■ TASK DESCRIPTION
Could you output each line below precisely as it stands, without the images?

■ DATASET CONTENT
# # #
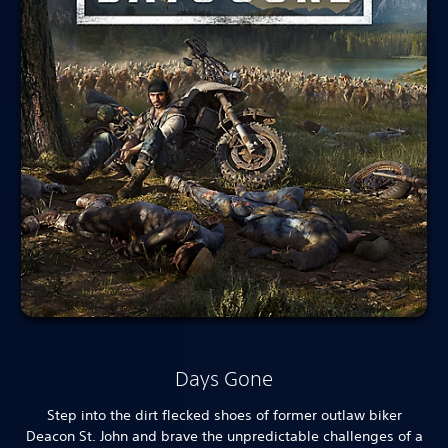
Days Gone
Step into the dirt flecked shoes of former outlaw biker
Deacon St. John and brave the unpredictable challenges of a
# # #
■ RESULT OF THIS TASK
Days Gone
Step into the dirt flecked shoes of former outlaw biker
Deacon St. John and brave the unpredictable challenges of a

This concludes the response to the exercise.